In the entries below, find each line bearing the string "icon" and copy it.
BEGIN Data in this exercise
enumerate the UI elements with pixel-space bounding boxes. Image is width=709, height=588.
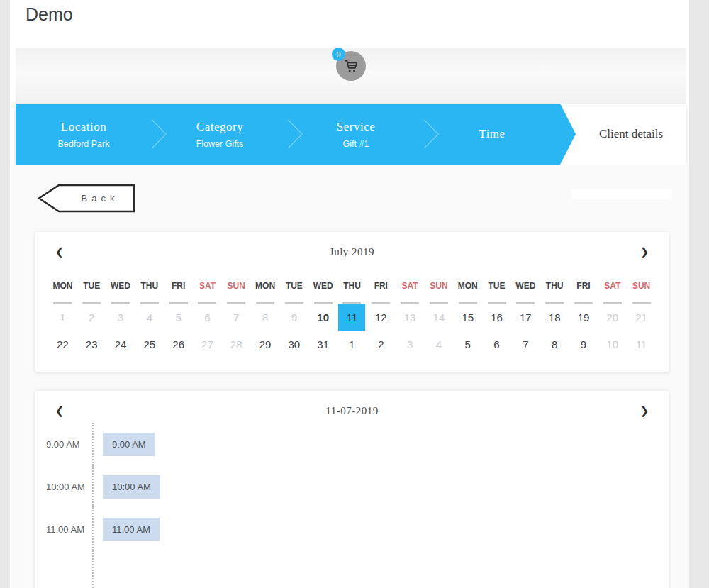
day-header-underline — [251, 291, 280, 304]
calendar-day: 28 — [222, 331, 251, 357]
day-of-week-header: FRI — [569, 271, 598, 291]
day-header-underline — [453, 291, 482, 304]
calendar-day[interactable]: 7 — [511, 331, 540, 357]
calendar-day[interactable]: 6 — [482, 331, 511, 357]
calendar-day[interactable]: 17 — [511, 304, 540, 331]
calendar-day[interactable]: 16 — [482, 304, 511, 331]
day-of-week-header: TUE — [77, 271, 106, 291]
day-header-underline — [569, 291, 598, 304]
day-of-week-header: SUN — [222, 271, 251, 291]
calendar-day[interactable]: 23 — [77, 331, 106, 357]
day-header-underline — [425, 291, 454, 304]
day-of-week-header: TUE — [482, 271, 511, 291]
calendar-day: 9 — [279, 304, 308, 331]
calendar-day: 14 — [425, 304, 454, 331]
step-title: Location — [61, 120, 106, 134]
calendar-prev-icon[interactable]: ❮ — [52, 245, 67, 258]
step-category[interactable]: CategoryFlower Gifts — [152, 104, 288, 165]
step-location[interactable]: LocationBedford Park — [16, 104, 152, 165]
calendar-day: 3 — [396, 331, 425, 357]
calendar-day[interactable]: 25 — [135, 331, 164, 357]
day-of-week-header: SUN — [425, 271, 454, 291]
day-of-week-header: SAT — [396, 271, 425, 291]
timeslot-row: 9:00 AM9:00 AM — [46, 423, 669, 465]
calendar-day[interactable]: 19 — [569, 304, 598, 331]
calendar-day[interactable]: 9 — [569, 331, 598, 357]
timeslot-next-icon[interactable]: ❯ — [637, 404, 652, 417]
timeslot-prev-icon[interactable]: ❮ — [52, 404, 67, 417]
content-area: Back ❮ July 2019 ❯ MONTUEWEDTHUFRISATSUN… — [10, 165, 689, 588]
timeslot-list: 9:00 AM9:00 AM10:00 AM10:00 AM11:00 AM11… — [46, 423, 669, 588]
back-button[interactable]: Back — [37, 184, 136, 213]
timeslot-track: 9:00 AM — [92, 423, 155, 465]
cart-count-badge: 0 — [332, 48, 345, 61]
calendar-day[interactable]: 24 — [106, 331, 135, 357]
calendar-day[interactable]: 22 — [48, 331, 77, 357]
day-header-underline — [396, 291, 425, 304]
step-subtitle: Bedford Park — [58, 139, 110, 149]
calendar-day[interactable]: 18 — [540, 304, 569, 331]
calendar-day: 27 — [193, 331, 222, 357]
calendar-day[interactable]: 5 — [453, 331, 482, 357]
calendar-day: 11 — [627, 331, 656, 357]
day-header-underline — [48, 291, 77, 304]
timeslot-card: ❮ 11-07-2019 ❯ 9:00 AM9:00 AM10:00 AM10:… — [35, 391, 669, 588]
day-header-underline — [77, 291, 106, 304]
timeslot-chip[interactable]: 10:00 AM — [103, 475, 160, 499]
timeslot-header: ❮ 11-07-2019 ❯ — [35, 391, 669, 423]
day-of-week-header: WED — [106, 271, 135, 291]
calendar-day[interactable]: 8 — [540, 331, 569, 357]
calendar-day[interactable]: 10 — [308, 304, 337, 331]
calendar-day[interactable]: 2 — [367, 331, 396, 357]
calendar-day: 20 — [598, 304, 627, 331]
page-title: Demo — [10, 0, 689, 26]
day-of-week-header: FRI — [164, 271, 193, 291]
step-time[interactable]: Time — [424, 104, 560, 165]
calendar-day[interactable]: 15 — [453, 304, 482, 331]
calendar-day[interactable]: 31 — [308, 331, 337, 357]
day-header-underline — [540, 291, 569, 304]
day-header-underline — [193, 291, 222, 304]
day-header-underline — [164, 291, 193, 304]
day-of-week-header: SUN — [627, 271, 656, 291]
day-of-week-header: MON — [48, 271, 77, 291]
step-subtitle: Gift #1 — [343, 139, 369, 149]
calendar-day[interactable]: 26 — [164, 331, 193, 357]
timeslot-row-filler — [46, 550, 669, 588]
calendar-day: 13 — [396, 304, 425, 331]
calendar-day: 1 — [48, 304, 77, 331]
day-of-week-header: SAT — [598, 271, 627, 291]
day-of-week-header: MON — [453, 271, 482, 291]
calendar-day[interactable]: 30 — [279, 331, 308, 357]
cart-band: 0 — [16, 48, 686, 104]
calendar-day[interactable]: 29 — [251, 331, 280, 357]
cart-button[interactable]: 0 — [336, 51, 366, 81]
back-button-label: Back — [64, 184, 136, 213]
day-header-underline — [222, 291, 251, 304]
calendar-day: 8 — [251, 304, 280, 331]
calendar-day[interactable]: 11 — [337, 304, 367, 331]
day-header-underline — [598, 291, 627, 304]
calendar-day[interactable]: 1 — [337, 331, 367, 357]
day-header-underline — [367, 291, 396, 304]
calendar-day: 21 — [627, 304, 656, 331]
calendar-header: ❮ July 2019 ❯ — [35, 232, 669, 264]
timeslot-date-title: 11-07-2019 — [67, 405, 637, 417]
calendar-month-title: July 2019 — [67, 246, 637, 258]
step-progress-bar: LocationBedford ParkCategoryFlower Gifts… — [16, 104, 576, 165]
timeslot-track: 10:00 AM — [92, 465, 160, 508]
step-title: Service — [337, 120, 375, 134]
day-of-week-header: FRI — [367, 271, 396, 291]
calendar-day: 6 — [193, 304, 222, 331]
day-of-week-header: MON — [251, 271, 280, 291]
calendar-grid: MONTUEWEDTHUFRISATSUNMONTUEWEDTHUFRISATS… — [35, 264, 669, 357]
step-service[interactable]: ServiceGift #1 — [288, 104, 424, 165]
timeslot-chip[interactable]: 9:00 AM — [103, 433, 155, 456]
calendar-day: 4 — [135, 304, 164, 331]
calendar-next-icon[interactable]: ❯ — [637, 245, 652, 258]
timeslot-hour-label: 11:00 AM — [46, 508, 92, 550]
calendar-day: 2 — [77, 304, 106, 331]
calendar-day: 5 — [164, 304, 193, 331]
timeslot-chip[interactable]: 11:00 AM — [103, 518, 160, 541]
calendar-day[interactable]: 12 — [367, 304, 396, 331]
END Data in this exercise
— Task response —
calendar-prev-icon[interactable]: ❮ — [52, 245, 67, 258]
timeslot-next-icon[interactable]: ❯ — [637, 404, 652, 417]
timeslot-prev-icon[interactable]: ❮ — [52, 404, 67, 417]
calendar-next-icon[interactable]: ❯ — [637, 245, 652, 258]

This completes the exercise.